Pero había una tormenta aún más apasionada dentro de la casa. Casi inconscientemente, Jim profundizó el beso, y en nada ambos estaban en una guerra de conquista de territorios, las manos de él en su pelo y mejillas y las de ella en su pecho, agarrando la tela con pasión y sumergiéndose en la batalla. Jim cambió posiciones y ahora estaba ella debajo, sucumbiendoba sus ataques.

Pararon para respirar un segundo, pero Jim siguió cubriendo sus labios de relajantes y dulces besos, viéndola sonreir. "Te he echado de menos." dijo entre respiraciones, besando su mejilla izquierda con besos mientras ella reía levemente.

Babú estaba notablemente relajada, y aun dudando que el cariño de Jim fuera a tener un efecto relajante a un largo plazo, ahora sentía que importaba poco. Rio por las cosquillas de los besos de Jim en su oreja y mejillas. "Entonces tómatelo como un..." y se le fue la respiración al verle bajar a su cuello. "una compensación..."

Y unos besos después, Jim se tumbó de nuevo bajo ella. Estrujó el pelo de Vainilla en puro amor y la notó que se iba yendo de su mundo lentamente para ir al del sueño. Soltó una leve risa al verla, menos de un minuto después, completamente dormida. "Esta chica es una caja de sorpresas."

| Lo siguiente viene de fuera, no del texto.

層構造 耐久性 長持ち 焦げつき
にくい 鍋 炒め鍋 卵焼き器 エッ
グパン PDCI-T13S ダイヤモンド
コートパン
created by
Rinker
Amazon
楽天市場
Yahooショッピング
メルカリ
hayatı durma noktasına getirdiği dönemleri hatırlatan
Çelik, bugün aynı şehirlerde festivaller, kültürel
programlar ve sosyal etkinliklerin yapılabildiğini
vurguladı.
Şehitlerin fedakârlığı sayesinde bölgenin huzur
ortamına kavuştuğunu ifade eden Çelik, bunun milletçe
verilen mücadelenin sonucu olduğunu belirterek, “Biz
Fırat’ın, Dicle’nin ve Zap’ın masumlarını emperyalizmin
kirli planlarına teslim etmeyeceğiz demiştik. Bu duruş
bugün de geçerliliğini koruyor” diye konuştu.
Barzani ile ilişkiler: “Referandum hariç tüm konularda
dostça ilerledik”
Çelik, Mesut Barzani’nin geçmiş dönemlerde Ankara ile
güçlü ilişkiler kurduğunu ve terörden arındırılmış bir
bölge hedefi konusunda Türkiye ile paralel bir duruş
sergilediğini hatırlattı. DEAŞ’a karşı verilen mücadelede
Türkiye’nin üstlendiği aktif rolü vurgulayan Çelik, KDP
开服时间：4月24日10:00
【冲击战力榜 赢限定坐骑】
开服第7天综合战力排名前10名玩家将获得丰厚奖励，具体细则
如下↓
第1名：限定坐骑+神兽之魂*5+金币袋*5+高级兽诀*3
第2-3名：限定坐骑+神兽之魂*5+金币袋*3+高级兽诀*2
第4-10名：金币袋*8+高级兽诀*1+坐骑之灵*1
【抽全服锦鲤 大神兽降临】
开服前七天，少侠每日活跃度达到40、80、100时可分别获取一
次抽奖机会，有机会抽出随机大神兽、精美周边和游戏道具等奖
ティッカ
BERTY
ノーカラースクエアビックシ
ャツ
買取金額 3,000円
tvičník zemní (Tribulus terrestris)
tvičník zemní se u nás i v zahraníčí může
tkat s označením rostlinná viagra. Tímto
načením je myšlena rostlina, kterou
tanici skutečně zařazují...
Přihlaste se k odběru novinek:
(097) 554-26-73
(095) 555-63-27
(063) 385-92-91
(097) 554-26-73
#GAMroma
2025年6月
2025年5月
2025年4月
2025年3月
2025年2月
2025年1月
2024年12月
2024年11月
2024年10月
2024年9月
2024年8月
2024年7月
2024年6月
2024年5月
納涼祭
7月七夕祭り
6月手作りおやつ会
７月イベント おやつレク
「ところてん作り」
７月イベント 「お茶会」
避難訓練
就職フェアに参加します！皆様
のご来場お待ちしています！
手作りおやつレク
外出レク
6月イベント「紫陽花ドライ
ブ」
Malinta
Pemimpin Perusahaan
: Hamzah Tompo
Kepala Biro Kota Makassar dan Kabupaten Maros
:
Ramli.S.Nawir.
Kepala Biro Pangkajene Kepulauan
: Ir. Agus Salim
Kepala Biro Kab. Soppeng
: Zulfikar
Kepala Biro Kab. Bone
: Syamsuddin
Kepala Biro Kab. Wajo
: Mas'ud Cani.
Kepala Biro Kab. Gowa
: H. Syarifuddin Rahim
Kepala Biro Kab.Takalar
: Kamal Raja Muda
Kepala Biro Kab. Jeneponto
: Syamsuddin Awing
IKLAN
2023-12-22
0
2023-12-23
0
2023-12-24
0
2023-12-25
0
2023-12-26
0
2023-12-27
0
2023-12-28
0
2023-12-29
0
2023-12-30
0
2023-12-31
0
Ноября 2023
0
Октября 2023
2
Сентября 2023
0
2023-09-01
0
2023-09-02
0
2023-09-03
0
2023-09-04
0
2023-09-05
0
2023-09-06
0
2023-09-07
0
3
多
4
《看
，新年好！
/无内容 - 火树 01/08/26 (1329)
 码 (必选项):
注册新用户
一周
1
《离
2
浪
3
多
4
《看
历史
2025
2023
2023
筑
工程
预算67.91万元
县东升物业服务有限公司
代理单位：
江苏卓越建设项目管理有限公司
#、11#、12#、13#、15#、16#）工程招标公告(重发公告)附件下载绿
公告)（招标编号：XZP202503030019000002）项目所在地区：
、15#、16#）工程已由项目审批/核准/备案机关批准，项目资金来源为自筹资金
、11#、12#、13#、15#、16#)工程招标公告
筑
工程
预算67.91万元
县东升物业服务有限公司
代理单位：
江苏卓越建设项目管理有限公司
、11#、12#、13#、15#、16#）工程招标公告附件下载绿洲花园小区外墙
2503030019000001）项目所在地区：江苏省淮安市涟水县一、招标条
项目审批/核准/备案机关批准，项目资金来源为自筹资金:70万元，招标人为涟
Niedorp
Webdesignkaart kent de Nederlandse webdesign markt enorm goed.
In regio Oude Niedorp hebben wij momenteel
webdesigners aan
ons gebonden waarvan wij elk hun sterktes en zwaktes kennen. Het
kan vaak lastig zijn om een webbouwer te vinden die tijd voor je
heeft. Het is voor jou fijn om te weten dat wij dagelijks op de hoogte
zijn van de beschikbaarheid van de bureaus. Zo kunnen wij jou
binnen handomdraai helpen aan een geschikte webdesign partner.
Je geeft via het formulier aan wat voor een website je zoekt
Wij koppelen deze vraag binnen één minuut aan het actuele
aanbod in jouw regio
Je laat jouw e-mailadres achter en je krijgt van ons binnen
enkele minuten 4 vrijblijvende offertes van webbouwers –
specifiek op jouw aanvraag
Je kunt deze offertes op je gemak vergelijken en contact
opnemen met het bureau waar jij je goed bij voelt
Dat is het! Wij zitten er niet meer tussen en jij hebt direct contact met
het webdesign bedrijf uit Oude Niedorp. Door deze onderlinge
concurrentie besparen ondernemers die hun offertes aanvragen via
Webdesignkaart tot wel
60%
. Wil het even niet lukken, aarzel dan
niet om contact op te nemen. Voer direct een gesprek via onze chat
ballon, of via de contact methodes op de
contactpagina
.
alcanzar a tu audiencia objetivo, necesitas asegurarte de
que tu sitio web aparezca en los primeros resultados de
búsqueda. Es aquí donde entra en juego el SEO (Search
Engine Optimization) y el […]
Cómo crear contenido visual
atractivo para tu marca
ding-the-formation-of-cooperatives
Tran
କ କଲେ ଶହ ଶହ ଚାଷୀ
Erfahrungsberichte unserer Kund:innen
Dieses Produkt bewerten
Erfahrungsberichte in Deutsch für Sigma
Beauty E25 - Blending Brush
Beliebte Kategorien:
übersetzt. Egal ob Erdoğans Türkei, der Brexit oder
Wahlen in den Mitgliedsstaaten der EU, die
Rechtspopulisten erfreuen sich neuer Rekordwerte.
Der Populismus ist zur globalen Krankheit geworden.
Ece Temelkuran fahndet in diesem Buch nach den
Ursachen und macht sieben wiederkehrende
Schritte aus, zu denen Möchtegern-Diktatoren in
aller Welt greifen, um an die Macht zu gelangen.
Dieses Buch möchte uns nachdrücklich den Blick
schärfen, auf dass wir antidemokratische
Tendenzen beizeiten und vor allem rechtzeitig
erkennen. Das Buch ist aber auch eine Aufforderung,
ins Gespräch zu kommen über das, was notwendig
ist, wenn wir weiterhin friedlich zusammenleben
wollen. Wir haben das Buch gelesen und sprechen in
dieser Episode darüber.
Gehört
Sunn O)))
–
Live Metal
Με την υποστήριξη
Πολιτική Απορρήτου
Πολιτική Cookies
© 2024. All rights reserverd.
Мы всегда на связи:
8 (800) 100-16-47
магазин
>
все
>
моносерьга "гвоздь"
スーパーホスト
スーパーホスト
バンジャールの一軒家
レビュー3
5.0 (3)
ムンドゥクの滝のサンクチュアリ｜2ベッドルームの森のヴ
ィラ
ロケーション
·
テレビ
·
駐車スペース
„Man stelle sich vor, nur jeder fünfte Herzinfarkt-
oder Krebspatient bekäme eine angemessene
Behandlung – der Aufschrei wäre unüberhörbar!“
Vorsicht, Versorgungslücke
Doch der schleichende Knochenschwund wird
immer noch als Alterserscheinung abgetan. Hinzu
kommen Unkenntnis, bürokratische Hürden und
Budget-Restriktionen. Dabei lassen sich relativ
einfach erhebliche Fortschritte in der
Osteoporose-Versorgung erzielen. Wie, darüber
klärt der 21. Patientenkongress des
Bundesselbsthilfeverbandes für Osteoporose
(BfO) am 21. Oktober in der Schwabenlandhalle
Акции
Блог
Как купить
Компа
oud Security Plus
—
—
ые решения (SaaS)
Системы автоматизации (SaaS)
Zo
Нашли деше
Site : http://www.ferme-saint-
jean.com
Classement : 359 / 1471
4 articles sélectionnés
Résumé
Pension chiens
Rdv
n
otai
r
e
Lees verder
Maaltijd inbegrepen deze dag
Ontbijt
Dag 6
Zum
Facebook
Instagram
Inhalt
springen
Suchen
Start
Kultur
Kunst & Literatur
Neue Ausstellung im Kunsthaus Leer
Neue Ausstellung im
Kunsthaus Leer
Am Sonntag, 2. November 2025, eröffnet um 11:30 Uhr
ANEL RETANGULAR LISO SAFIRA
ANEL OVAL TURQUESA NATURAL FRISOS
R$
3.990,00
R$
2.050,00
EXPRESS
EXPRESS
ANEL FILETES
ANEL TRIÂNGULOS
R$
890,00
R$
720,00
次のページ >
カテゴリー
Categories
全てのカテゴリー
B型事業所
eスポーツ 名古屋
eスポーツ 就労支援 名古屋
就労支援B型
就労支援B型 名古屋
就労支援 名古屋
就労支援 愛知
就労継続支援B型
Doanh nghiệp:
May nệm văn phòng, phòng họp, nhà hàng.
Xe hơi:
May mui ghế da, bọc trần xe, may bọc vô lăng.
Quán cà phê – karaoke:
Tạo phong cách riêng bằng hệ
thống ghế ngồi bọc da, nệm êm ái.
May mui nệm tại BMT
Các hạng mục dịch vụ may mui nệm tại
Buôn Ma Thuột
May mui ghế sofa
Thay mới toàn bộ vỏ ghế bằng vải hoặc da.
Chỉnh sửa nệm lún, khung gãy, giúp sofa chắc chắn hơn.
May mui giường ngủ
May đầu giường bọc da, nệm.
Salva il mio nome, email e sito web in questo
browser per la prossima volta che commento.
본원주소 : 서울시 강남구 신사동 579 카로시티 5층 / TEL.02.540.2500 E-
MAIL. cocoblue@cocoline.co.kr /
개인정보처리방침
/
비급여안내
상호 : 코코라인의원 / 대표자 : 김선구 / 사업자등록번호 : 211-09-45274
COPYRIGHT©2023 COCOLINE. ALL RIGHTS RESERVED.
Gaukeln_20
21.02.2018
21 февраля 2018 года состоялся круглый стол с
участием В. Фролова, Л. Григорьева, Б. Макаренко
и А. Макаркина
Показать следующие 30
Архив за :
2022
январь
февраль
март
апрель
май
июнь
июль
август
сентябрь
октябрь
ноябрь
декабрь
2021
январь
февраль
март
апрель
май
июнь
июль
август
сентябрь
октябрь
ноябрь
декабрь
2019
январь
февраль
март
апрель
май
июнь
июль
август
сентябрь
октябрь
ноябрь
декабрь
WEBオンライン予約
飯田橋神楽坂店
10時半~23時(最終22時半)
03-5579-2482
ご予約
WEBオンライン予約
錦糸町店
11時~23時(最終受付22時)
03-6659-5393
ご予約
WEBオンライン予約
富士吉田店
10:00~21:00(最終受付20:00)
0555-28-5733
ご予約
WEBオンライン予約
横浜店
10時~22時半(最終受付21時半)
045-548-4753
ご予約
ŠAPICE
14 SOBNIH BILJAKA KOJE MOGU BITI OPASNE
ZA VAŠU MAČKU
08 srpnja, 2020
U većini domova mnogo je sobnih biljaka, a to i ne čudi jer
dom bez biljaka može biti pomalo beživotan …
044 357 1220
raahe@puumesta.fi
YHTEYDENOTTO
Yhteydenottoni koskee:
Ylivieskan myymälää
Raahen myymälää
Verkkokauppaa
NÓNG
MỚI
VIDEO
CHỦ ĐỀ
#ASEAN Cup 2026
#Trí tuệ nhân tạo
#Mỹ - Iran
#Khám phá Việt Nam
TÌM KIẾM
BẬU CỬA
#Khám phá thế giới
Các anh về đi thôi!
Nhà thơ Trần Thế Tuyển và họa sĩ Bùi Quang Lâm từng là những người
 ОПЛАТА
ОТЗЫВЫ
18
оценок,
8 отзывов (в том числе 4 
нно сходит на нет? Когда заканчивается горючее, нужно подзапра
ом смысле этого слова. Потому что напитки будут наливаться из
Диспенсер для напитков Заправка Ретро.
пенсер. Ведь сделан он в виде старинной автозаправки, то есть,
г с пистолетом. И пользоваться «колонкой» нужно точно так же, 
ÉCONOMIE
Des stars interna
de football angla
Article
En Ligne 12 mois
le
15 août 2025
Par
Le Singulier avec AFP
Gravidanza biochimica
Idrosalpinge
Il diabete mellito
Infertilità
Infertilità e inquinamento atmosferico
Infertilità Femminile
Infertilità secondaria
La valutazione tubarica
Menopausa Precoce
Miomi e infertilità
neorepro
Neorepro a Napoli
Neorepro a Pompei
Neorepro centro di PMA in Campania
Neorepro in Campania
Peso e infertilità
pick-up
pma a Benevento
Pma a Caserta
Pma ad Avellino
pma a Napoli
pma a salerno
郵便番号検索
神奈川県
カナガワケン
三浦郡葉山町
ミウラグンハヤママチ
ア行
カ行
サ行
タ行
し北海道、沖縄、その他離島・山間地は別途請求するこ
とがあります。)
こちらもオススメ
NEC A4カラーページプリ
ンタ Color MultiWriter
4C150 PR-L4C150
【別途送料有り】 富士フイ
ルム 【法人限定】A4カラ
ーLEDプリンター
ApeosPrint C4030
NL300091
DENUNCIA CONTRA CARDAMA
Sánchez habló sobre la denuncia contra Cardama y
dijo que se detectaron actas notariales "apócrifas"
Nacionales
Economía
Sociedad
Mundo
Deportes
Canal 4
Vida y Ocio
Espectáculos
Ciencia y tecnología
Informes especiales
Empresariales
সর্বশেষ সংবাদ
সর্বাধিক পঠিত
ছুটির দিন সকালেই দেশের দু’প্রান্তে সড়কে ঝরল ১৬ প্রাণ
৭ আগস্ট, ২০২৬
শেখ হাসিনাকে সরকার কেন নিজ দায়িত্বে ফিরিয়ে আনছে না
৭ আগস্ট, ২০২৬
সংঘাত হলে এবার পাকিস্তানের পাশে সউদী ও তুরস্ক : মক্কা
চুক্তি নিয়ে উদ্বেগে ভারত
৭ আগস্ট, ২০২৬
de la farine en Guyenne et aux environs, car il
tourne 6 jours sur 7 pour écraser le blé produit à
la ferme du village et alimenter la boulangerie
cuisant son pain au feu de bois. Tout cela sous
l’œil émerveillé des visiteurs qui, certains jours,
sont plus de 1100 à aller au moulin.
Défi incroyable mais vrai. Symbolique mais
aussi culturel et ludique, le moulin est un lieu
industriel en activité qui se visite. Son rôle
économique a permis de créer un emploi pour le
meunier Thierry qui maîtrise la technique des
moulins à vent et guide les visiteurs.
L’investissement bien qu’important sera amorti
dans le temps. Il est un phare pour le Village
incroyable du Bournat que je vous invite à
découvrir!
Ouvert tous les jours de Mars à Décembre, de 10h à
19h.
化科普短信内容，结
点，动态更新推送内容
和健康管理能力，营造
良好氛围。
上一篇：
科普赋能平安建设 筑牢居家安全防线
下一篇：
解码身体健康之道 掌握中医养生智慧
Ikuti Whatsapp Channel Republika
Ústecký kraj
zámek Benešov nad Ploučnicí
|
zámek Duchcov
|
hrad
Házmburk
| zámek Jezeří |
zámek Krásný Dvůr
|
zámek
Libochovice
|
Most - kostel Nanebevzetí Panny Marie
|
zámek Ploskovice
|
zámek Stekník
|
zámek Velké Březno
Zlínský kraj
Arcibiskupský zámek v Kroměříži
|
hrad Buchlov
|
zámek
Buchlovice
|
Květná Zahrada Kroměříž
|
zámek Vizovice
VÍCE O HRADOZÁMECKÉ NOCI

Y no mucho después, como si el sueño fuera contagioso, se notó empezando a dormirse también con el sonido de lluvia y truenos de fondo.


[Notita:]

Quizás no tenía que haber hecho esto. En plan se nota mucho que he madurado en lo que a escritura se refiere. He madurado un poco a los personajes en este capítulo. Una Pervinca comprensiva, una Vainilla algo más... ¿expresiva? (Estaba algo fuera de personaje, pero si a tí te raptan, te amenazan con matar a tus seres queridos, te matan, revives y te roban la escencia de tu vida, ¿qué harías? Yo tendría mi momento.)

Noto la escritura algo más seria ahora. Comparado con los demás, la manera de escribir era mucho más ligera en ese aspecto. Igual es porque este capítulo era MUY largo.